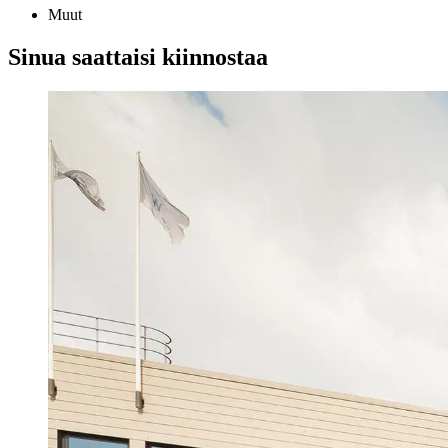
Muut
Sinua saattaisi kiinnostaa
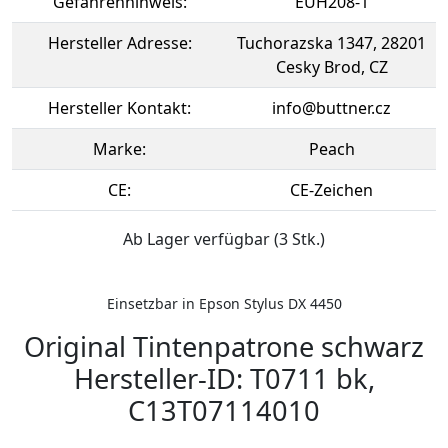
Gefahrenhinweis:
EUH208-1
Hersteller Adresse:
Tuchorazska 1347, 28201
Cesky Brod, CZ
Hersteller Kontakt:
info@buttner.cz
Marke:
Peach
CE:
CE-Zeichen
Ab Lager verfügbar (3 Stk.)
Einsetzbar in Epson Stylus DX 4450
Original Tintenpatrone schwarz
Hersteller-ID: T0711 bk,
C13T07114010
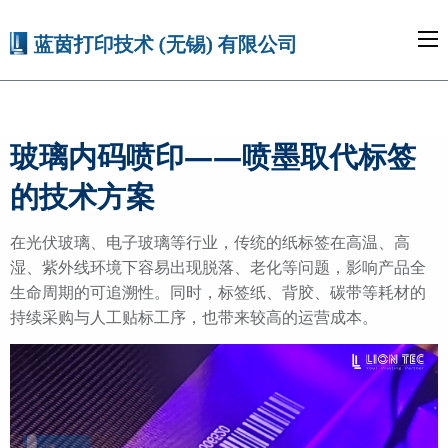
玻璃内码喷印——喷墨取代标签
的技术方案
在光伏玻璃、电子玻璃等行业，传统的纸标签在高温、高
湿、紫外线环境下容易出现脱落、老化等问题，影响产品全
生命周期的可追溯性。同时，标签纸、背胶、碳带等耗材的
持续采购与人工贴标工序，也带来较高的运营成本。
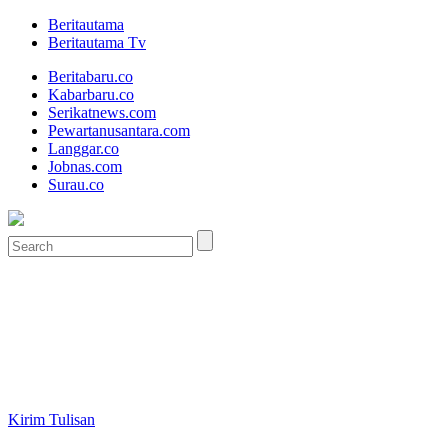
Beritautama
Beritautama Tv
Beritabaru.co
Kabarbaru.co
Serikatnews.com
Pewartanusantara.com
Langgar.co
Jobnas.com
Surau.co
Kirim Tulisan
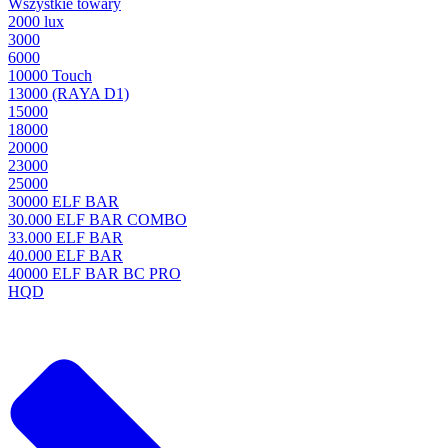
Wszystkie towary
2000 lux
3000
6000
10000 Touch
13000 (RAYA D1)
15000
18000
20000
23000
25000
30000 ELF BAR
30.000 ELF BAR COMBO
33.000 ELF BAR
40.000 ELF BAR
40000 ELF BAR BC PRO
HQD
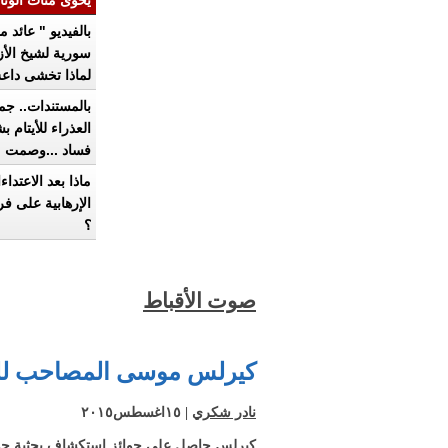
يحوى مئات الوثا
التاريخية
بالفيديو " عائد م
سورية لشيخ الأز
لماذا تخشى دا
وتوافق على ذبح
بالمستندات.. جم
السوريين
العذراء للأيتام ب
فساد ...وصمت
لوزارة التضامن
ماذا بعد الاعتداء
الاجتماعي
الإرهابية على فر
؟
مينا فهمي لـ ص
الأقباط: الأحزاب
صوت الأقباط
سرقت قوائم
المهمشين لصالح
سعيد عبد الحافظ
رجال الأعمال
صوت الأقباط:
كيرلس موسى المصاحب للر
البرلمان القادم ا
ولن يستمر طويلا
بالفيديو.. "صوت
نادر شكري
| ١٥اغسطس٢٠١٥
الأقباط" يرصد أ
كيرلس حاصل على جوائز استكشاف بحثية جدي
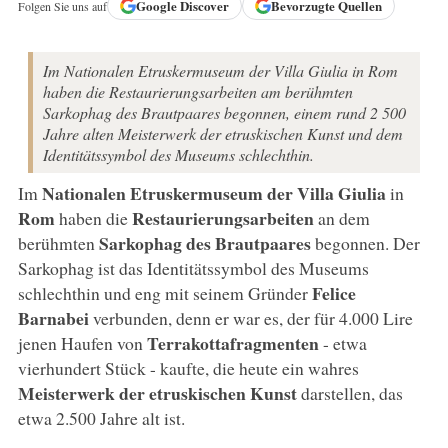
Google
Discover
Bevorzugte Quellen
Folgen Sie uns auf
Im Nationalen Etruskermuseum der Villa Giulia in Rom
haben die Restaurierungsarbeiten am berühmten
Sarkophag des Brautpaares begonnen, einem rund 2 500
Jahre alten Meisterwerk der etruskischen Kunst und dem
Identitätssymbol des Museums schlechthin.
Nationalen Etruskermuseum der Villa Giulia
Im
in
Rom
Restaurierungsarbeiten
haben die
an dem
Sarkophag des Brautpaares
berühmten
begonnen. Der
Sarkophag ist das Identitätssymbol des Museums
Felice
schlechthin und eng mit seinem Gründer
Barnabei
verbunden, denn er war es, der für 4.000 Lire
Terrakottafragmenten
jenen Haufen von
- etwa
vierhundert Stück - kaufte, die heute ein wahres
Meisterwerk der etruskischen Kunst
darstellen, das
etwa 2.500 Jahre alt ist.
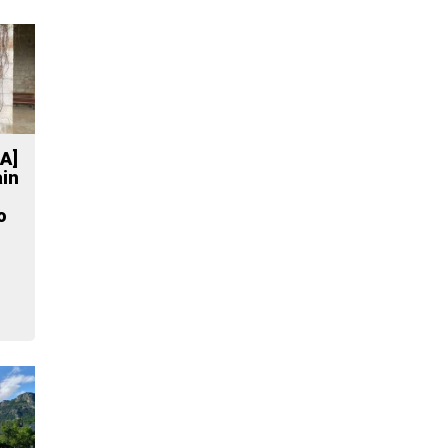
A]
ain
o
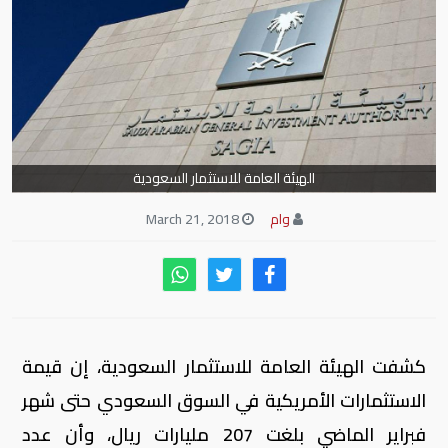
الهيئة العامة للاستثمار السعودية
وام
March 21, 2018
كشفت الهيئة العامة للاستثمار السعودية، إن قيمة
الاستثمارات الأمريكية في السوق السعودي حتى شهر
فبراير الماضي بلغت 207 مليارات ريال، وأن عدد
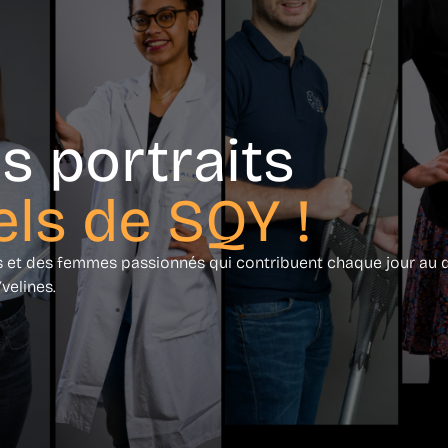
s portraits
els de SQY !
es et des femmes passionnés qui contribuent chaque jour a
velines.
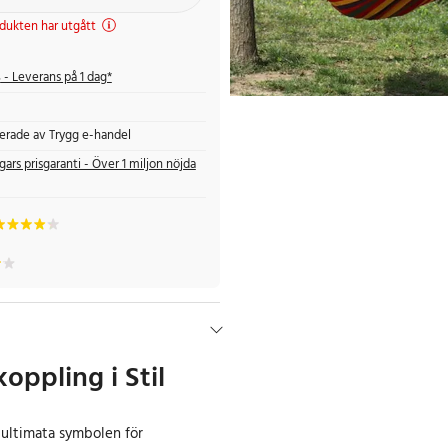
dukten har utgått
s
- Leverans på 1 dag*
fierade av Trygg e-handel
gars prisgaranti - Över 1 miljon nöjda
oppling i Stil
ultimata symbolen för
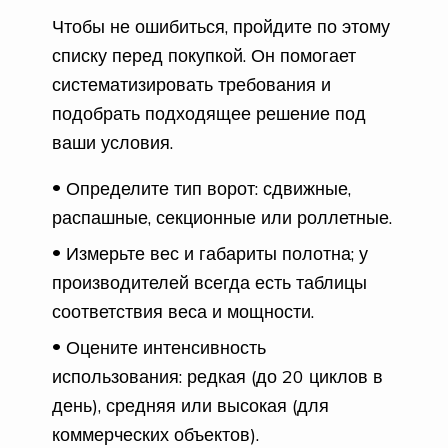
Чтобы не ошибиться, пройдите по этому
списку перед покупкой. Он помогает
систематизировать требования и
подобрать подходящее решение под
ваши условия.
Определите тип ворот: сдвижные,
распашные, секционные или роллетные.
Измерьте вес и габариты полотна; у
производителей всегда есть таблицы
соответствия веса и мощности.
Оцените интенсивность
использования: редкая (до 20 циклов в
день), средняя или высокая (для
коммерческих объектов).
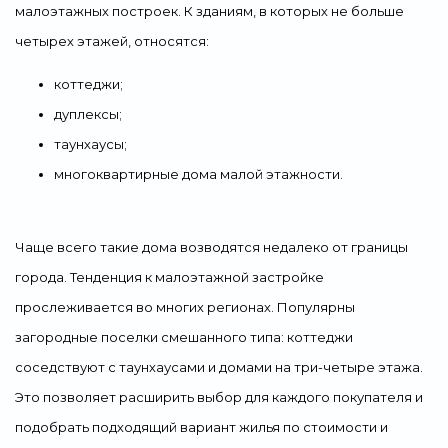
малоэтажных построек. К зданиям, в которых не больше
четырех этажей, относятся:
коттеджи;
дуплексы;
таунхаусы;
многоквартирные дома малой этажности.
Чаще всего такие дома возводятся недалеко от границы
города. Тенденция к малоэтажной застройке
прослеживается во многих регионах. Популярны
загородные поселки смешанного типа: коттеджи
соседствуют с таунхаусами и домами на три-четыре этажа.
Это позволяет расширить выбор для каждого покупателя и
подобрать подходящий вариант жилья по стоимости и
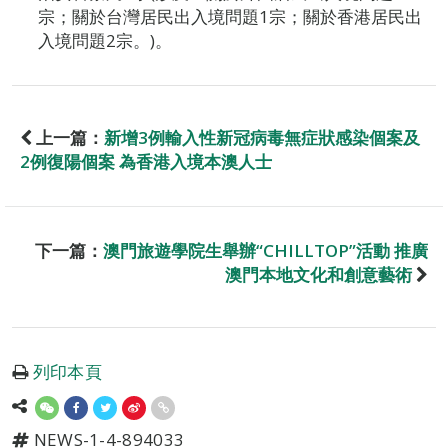
宗；關於台灣居民出入境問題1宗；關於香港居民出
入境問題2宗。)。
上一篇：
新增3例輸入性新冠病毒無症狀感染個案及
2例復陽個案 為香港入境本澳人士
下一篇：
澳門旅遊學院生舉辦“CHILLTOP”活動 推廣
澳門本地文化和創意藝術
列印本頁
NEWS-1-4-894033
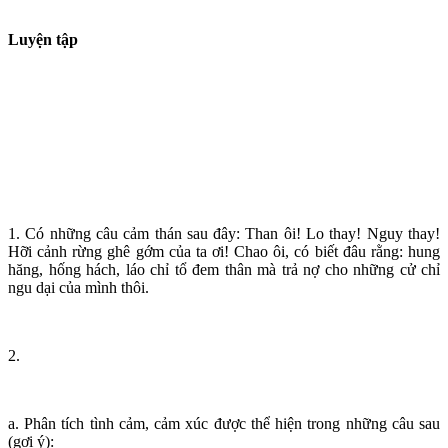
Luyện tập
1. Có những câu cảm thán sau đây: Than ôi! Lo thay! Nguy thay!
Hỡi cảnh rừng ghê gớm của ta ơi! Chao ôi, có biết đâu rằng: hung
hăng, hống hách, láo chỉ tổ đem thân mà trả nợ cho những cử chỉ
ngu dại của mình thôi.
2.
a. Phân tích tình cảm, cảm xúc được thể hiện trong những câu sau
(gợi ý):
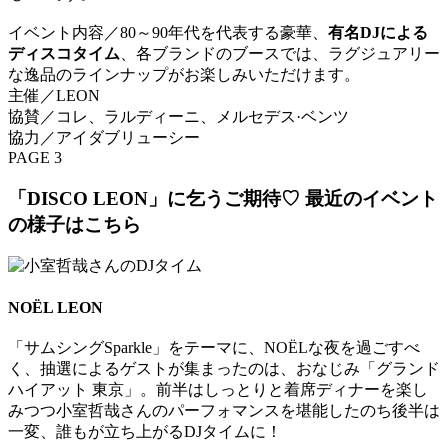
イベント内容／80～90年代を代表する豪華、
有名DJによる
ディスコタイム
、各ブランドのブースでは、ラグジュアリー
な逸品のラインナップがお楽しみいただけます。
主催／LEON
協賛／コレ、ラルディーニ、メルセデス·ベンツ
協力／アイダブリューシー
PAGE 3
「DISCO LEON」に乞うご期待♡ 最近のイベント
の様子はこちら
NOËL LEON
「サムシングSparkle」をテーマに、NOЁLな夜を過ごすべ
く、抽選によるゲストが集まったのは、おなじみ「グランド
ハイアット 東京」。前半はしっとりと着席ディナーを楽し
みつつ小室哲哉さんのパーフォマンスを堪能したのち後半は
一変、誰もが立ち上がるDJタイムに！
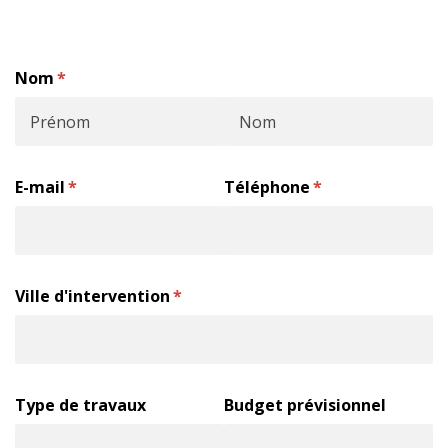
Nom
(requis)
*
E-mail
(requis)
*
Téléphone
(requis)
*
Ville d'intervention
(requis)
*
Type de travaux
Budget prévisionnel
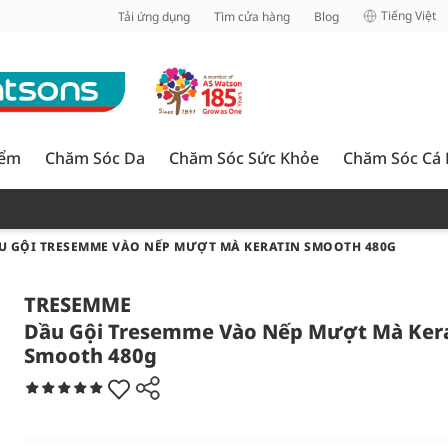
inh
Tiếng Việt
Tải ứng dụng
Tìm cửa hàng
Blog
iểm
Chăm Sóc Da
Chăm Sóc Sức Khỏe
Chăm Sóc Cá
U GỘI TRESEMME VÀO NẾP MƯỢT MÀ KERATIN SMOOTH 480G
TRESEMME
Dầu Gội Tresemme Vào Nếp Mượt Mà Ker
Smooth 480g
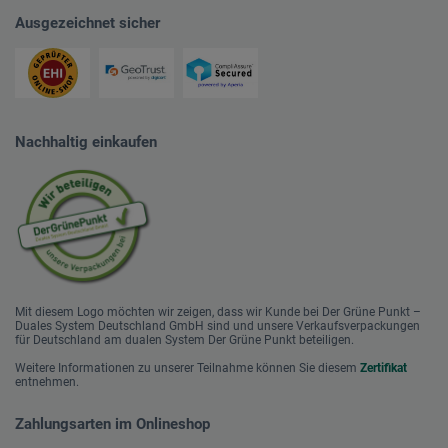
Ausgezeichnet sicher
Nachhaltig einkaufen
Mit diesem Logo möchten wir zeigen, dass wir Kunde bei Der Grüne Punkt –
Duales System Deutschland GmbH sind und unsere Verkaufsverpackungen
für Deutschland am dualen System Der Grüne Punkt beteiligen.
Weitere Informationen zu unserer Teilnahme können Sie diesem
Zertifikat
entnehmen.
Zahlungsarten im Onlineshop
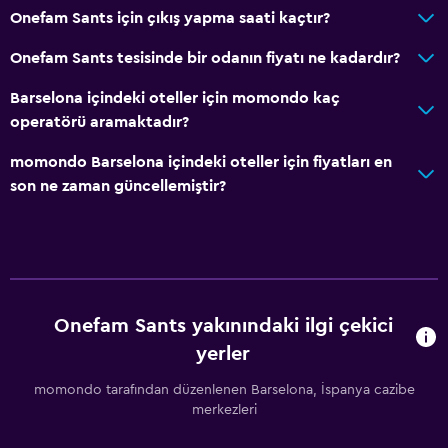
Onefam Sants için çıkış yapma saati kaçtır?
Onefam Sants tesisinde bir odanın fiyatı ne kadardır?
Barselona içindeki oteller için momondo kaç
operatörü aramaktadır?
momondo Barselona içindeki oteller için fiyatları en
son ne zaman güncellemiştir?
Onefam Sants yakınındaki ilgi çekici
yerler
momondo tarafından düzenlenen Barselona, İspanya cazibe
merkezleri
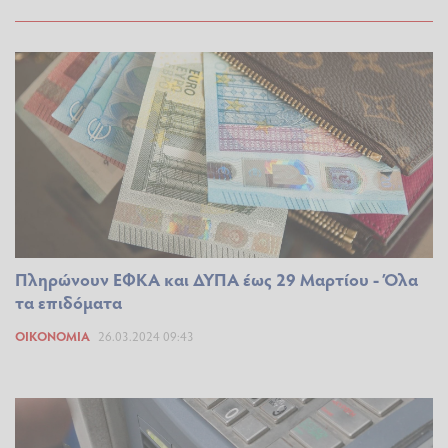
Πληρώνουν ΕΦΚΑ και ΔΥΠΑ έως 29 Μαρτίου - Όλα
τα επιδόματα
ΟΙΚΟΝΟΜΊΑ
26.03.2024 09:43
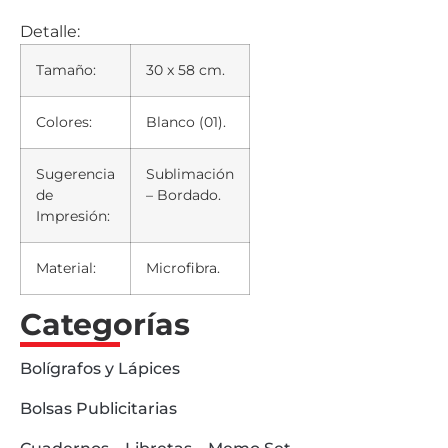
Detalle:
Tamaño:
30 x 58 cm.
Colores:
Blanco (01).
Sugerencia
Sublimación
de
– Bordado.
Impresión:
Material:
Microfibra.
Categorías
Bolígrafos y Lápices
Bolsas Publicitarias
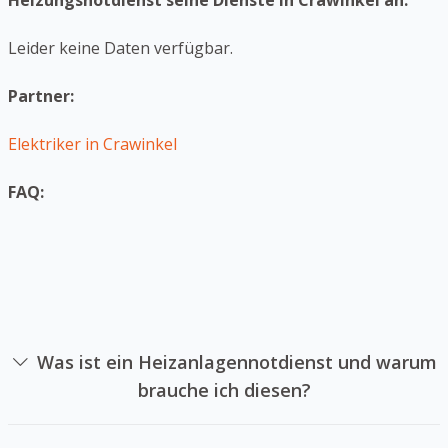
Heizungsnotdienst seine Dienste in Crawinkel an:
Leider keine Daten verfügbar.
Partner:
Elektriker in Crawinkel
FAQ:
Was ist ein Heizanlagennotdienst und warum
brauche ich diesen?
Ein Heizanlagennotdienst ist eine Firma sich auf die
Reparatur von Heizungsanlagen in Notlagen spezialisiert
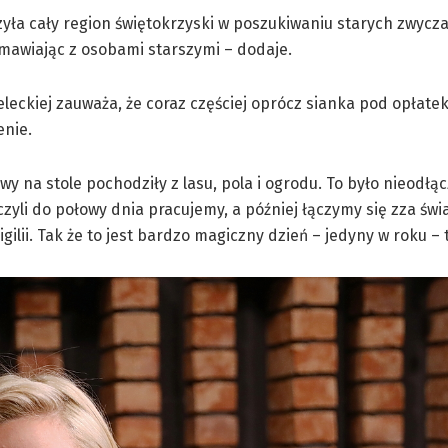
yła cały region świętokrzyski w poszukiwaniu starych zwyczaj
zmawiając z osobami starszymi – dodaje.
eleckiej zauważa, że coraz częściej oprócz sianka pod opłate
enie.
wy na stole pochodziły z lasu, pola i ogrodu. To było nieodłą
czyli do połowy dnia pracujemy, a później łączymy się zza świ
ilii. Tak że to jest bardzo magiczny dzień – jedyny w roku – 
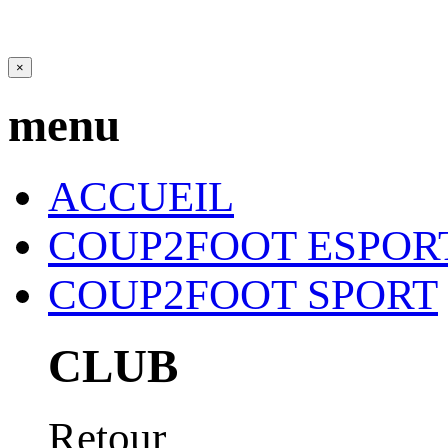
×
menu
ACCUEIL
COUP2FOOT ESPOR
COUP2FOOT SPORT
CLUB
Retour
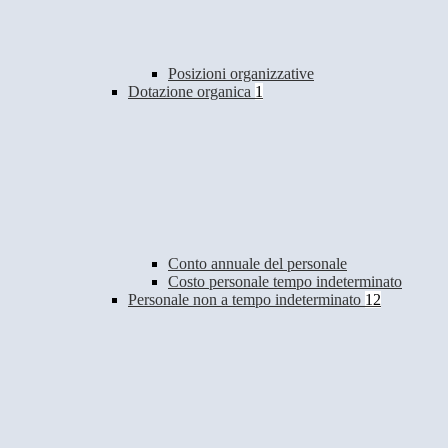
Posizioni organizzative
Dotazione organica
1
Conto annuale del personale
Costo personale tempo indeterminato
Personale non a tempo indeterminato
12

* **What this task involves**: Only the lines above starting with the line with "كشفت الهيئة العامة" and going on through the line with "Чтобы не ошибиться, пройдите по этому" belong in the answer; repeat them exactly, minus any picture.

* **Answer space**:
كشفت الهيئة العامة للاستثمار السعودية، إن قيمة
الاستثمارات الأمريكية في السوق السعودي حتى شهر
فبراير الماضي بلغت 207 مليارات ريال، وأن عدد
s portraits
els de SQY !
es et des femmes passionnés qui contribuent chaque jour a
velines.
dukten har utgått
s
- Leverans på 1 dag*
fierade av Trygg e-handel
gars prisgaranti - Över 1 miljon nöjda
oppling i Stil
ultimata symbolen för
Чтобы не ошибиться, пройдите по этому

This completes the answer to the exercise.